WHAT YOU ARE ASKED TO DO:
From first line to last, write out the data precisely as shown.

(INPUT DATA Opens)

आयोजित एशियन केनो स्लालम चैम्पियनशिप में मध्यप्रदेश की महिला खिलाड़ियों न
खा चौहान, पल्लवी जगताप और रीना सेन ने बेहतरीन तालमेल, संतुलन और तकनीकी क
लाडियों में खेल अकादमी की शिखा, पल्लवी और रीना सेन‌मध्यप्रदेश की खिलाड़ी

(INPUT DATA Closes)

FINISHED EXERCISE:
आयोजित एशियन केनो स्लालम चैम्पियनशिप में मध्यप्रदेश की महिला खिलाड़ियों न
खा चौहान, पल्लवी जगताप और रीना सेन ने बेहतरीन तालमेल, संतुलन और तकनीकी क
लाडियों में खेल अकादमी की शिखा, पल्लवी और रीना सेन‌मध्यप्रदेश की खिलाड़ी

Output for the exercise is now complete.